Miami-based Motorsport is scheduled to sell shares to the public on Tuesday. The company announced Monday it increased the IPO’s shares to 3 million and at a price of $19 to $20 each. That’s up from 2.35 million shares at $16 to $18 the company originally offered.The 28% stake in Charlotte, North Carolina-based 704Games was purchased at a discount by Motorsport from minority holders such as billionaire Phil Falcone’s HC2 Holdings, and came at the expense of other 704Games investors, according to the lawsuit. The additional stake now represents $94 million in value to Kozko and Motorsport, the 704Games investors said.

The 704Games investors contend Kozko and Motorsport officials are improperly using the IPO to “monetize the captured value” of the discounted shares to increase their stake in the company to more than 82% on the cheap.A representative for Motorsport and Kozko wasn’t immediately available for comment on the suit Monday.
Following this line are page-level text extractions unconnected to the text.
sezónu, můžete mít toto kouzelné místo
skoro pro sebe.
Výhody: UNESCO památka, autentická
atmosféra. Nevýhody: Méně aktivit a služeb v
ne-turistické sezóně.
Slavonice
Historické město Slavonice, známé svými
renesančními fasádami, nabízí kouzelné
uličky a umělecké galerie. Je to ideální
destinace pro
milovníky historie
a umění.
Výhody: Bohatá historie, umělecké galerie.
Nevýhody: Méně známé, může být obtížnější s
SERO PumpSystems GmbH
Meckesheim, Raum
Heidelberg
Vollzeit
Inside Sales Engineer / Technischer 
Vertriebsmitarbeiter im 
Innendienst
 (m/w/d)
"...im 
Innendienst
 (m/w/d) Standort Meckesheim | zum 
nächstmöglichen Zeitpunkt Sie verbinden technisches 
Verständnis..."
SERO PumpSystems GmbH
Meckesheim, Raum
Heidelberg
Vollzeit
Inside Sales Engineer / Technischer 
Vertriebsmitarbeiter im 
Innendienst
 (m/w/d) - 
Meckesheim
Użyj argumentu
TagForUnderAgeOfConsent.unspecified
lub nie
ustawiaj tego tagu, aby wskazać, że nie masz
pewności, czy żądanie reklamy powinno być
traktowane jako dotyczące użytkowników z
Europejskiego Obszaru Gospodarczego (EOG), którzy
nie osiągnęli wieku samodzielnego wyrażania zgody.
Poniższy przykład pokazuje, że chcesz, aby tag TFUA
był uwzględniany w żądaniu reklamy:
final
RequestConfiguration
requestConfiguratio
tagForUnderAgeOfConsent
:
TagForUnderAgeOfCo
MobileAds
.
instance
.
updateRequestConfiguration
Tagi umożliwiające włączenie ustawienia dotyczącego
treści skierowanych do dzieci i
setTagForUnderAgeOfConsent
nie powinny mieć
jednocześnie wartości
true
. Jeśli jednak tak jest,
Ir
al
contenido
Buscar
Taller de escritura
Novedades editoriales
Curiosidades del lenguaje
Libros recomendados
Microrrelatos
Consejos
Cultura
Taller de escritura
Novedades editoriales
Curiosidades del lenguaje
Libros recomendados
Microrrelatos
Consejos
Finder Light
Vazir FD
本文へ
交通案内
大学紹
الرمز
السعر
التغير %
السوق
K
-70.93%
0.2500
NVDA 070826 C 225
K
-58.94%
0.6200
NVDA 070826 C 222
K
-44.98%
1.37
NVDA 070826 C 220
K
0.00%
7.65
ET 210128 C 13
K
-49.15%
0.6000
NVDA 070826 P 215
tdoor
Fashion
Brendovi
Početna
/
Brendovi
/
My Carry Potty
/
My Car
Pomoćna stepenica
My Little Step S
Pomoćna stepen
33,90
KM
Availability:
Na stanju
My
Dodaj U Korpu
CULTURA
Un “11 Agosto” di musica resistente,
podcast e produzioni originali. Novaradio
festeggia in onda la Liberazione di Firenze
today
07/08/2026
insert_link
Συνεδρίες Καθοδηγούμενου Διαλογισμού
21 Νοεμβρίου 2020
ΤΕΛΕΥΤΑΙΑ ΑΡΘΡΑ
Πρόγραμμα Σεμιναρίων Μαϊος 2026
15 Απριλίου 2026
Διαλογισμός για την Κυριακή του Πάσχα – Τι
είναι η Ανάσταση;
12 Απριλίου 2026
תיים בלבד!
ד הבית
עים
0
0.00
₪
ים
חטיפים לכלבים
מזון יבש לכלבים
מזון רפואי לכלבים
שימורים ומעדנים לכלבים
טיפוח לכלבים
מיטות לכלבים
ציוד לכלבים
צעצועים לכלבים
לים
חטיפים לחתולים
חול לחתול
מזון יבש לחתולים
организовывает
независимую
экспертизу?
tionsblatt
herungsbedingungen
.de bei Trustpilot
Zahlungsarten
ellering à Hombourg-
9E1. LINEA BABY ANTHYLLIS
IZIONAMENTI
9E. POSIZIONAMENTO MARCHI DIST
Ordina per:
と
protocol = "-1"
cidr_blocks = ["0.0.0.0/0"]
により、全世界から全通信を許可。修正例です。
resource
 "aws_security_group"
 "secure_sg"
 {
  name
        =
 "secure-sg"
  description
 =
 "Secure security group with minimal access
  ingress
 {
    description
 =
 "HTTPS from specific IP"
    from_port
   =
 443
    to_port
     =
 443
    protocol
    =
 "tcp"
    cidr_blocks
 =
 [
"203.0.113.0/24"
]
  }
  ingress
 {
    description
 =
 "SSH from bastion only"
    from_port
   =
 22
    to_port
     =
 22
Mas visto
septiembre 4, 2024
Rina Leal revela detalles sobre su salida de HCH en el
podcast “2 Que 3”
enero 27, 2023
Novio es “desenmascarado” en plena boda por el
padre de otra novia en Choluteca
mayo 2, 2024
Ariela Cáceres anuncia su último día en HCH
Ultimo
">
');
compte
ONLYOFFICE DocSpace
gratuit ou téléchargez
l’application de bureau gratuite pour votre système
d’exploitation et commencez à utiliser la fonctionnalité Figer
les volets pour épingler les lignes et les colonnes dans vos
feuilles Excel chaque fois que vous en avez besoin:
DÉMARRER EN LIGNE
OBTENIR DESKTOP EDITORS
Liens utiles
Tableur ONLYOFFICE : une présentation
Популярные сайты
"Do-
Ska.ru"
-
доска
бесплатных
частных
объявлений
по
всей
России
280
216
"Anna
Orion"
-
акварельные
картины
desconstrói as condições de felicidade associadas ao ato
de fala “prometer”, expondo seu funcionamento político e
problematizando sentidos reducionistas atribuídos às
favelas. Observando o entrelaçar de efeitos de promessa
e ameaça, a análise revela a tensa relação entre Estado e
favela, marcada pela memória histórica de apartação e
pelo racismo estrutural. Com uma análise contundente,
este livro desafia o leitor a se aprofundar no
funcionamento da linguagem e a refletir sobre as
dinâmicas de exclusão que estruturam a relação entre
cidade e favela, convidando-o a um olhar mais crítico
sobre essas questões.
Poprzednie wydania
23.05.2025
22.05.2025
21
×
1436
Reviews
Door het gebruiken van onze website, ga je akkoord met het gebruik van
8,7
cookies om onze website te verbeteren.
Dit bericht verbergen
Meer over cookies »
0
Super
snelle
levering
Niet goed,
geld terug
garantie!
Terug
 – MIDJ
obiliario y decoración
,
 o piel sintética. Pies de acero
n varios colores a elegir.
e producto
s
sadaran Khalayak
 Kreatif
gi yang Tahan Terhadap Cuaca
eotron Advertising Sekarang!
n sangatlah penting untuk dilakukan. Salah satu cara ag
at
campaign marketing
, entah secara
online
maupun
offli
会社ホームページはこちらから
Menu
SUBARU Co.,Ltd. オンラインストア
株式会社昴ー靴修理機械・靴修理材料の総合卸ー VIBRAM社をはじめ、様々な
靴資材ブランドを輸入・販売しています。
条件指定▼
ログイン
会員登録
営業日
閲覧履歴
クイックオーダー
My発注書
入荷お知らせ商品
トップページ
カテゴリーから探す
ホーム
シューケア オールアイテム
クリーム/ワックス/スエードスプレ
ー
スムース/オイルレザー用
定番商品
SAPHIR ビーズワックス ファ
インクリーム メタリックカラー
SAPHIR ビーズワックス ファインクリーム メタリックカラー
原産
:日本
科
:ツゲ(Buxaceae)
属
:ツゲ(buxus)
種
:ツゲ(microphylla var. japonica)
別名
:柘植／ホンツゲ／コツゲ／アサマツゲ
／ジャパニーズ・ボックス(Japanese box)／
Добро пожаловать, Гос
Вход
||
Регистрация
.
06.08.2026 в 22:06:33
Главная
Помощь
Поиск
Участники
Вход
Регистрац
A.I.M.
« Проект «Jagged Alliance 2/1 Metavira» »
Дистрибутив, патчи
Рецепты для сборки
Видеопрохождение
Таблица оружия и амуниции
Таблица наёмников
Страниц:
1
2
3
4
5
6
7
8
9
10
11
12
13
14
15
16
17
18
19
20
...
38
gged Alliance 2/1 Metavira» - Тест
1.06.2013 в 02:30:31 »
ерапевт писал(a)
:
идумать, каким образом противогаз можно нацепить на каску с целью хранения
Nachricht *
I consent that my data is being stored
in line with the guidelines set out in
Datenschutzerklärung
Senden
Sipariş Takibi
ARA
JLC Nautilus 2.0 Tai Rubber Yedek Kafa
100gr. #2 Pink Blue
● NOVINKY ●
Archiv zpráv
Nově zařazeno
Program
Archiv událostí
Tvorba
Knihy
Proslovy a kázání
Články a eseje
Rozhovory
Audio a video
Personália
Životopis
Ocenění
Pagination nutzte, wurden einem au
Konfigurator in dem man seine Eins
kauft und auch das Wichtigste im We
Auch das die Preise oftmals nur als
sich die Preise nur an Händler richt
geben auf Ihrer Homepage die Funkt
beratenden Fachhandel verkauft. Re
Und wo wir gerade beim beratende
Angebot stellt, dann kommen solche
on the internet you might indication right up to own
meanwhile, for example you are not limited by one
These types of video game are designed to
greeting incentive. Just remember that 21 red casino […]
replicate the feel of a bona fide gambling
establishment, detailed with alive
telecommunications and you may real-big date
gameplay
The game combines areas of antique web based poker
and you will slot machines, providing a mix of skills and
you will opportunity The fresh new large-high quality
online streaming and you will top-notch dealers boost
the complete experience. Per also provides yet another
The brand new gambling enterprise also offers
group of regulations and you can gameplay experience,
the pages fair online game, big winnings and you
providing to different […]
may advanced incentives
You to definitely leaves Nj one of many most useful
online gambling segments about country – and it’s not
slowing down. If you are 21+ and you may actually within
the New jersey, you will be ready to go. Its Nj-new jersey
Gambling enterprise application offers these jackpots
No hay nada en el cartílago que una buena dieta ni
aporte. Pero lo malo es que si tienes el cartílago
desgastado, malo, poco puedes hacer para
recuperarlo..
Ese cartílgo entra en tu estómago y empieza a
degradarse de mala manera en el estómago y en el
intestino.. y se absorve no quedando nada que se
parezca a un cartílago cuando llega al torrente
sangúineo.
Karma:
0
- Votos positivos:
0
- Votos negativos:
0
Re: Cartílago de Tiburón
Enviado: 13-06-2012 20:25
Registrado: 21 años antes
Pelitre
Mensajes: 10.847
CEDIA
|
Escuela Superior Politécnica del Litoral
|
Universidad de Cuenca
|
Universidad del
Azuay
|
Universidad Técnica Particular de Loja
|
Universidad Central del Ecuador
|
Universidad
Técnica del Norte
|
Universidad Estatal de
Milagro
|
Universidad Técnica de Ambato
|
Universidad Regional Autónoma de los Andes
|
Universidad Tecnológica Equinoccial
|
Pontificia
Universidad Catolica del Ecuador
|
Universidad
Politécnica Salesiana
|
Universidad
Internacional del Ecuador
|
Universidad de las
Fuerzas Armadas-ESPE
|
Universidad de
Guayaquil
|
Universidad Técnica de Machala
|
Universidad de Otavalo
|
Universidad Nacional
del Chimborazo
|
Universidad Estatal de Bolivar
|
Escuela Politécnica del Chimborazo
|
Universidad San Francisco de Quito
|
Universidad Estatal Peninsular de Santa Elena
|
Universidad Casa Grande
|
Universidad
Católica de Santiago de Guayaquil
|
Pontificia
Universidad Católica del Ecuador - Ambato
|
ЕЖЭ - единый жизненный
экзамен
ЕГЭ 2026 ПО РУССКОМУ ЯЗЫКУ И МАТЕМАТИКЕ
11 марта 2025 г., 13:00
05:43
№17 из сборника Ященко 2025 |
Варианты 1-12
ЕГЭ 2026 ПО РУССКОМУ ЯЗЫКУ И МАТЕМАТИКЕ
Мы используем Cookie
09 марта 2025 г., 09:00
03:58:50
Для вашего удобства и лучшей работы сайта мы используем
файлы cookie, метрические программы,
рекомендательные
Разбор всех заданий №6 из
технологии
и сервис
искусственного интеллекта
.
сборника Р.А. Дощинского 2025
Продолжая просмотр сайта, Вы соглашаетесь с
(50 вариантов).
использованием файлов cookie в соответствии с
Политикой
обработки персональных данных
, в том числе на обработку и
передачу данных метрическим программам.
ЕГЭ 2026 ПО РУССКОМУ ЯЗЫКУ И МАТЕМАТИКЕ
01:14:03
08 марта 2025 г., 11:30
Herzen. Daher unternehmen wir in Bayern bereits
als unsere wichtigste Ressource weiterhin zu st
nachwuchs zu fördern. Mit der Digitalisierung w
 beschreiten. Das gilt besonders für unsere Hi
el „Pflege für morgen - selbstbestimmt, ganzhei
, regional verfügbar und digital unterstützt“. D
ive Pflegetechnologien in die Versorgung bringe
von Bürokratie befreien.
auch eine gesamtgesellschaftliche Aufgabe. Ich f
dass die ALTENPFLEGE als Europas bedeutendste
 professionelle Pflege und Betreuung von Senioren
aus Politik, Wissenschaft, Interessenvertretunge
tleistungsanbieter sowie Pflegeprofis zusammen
As controlling shareholder, Kozko violated legal mandates that he allow 704Games’ board first shot at the discounted shares so it could offer “a substantial, low-cost return to all of the company’s remaining shareholders,” investors’ said in the 22-page complaint.Motorsport Games is the official developer and publisher of the Nascar video-game franchise. It also has a license to produce games for the British Touring Car Championship, or BTCC, according to a press release.

The case is Ascend FS Inc. v. Motorsport Gaming US LLC, No. 119396706, Florida Circuit Court for the Eleventh Judicial Circuit (Miami).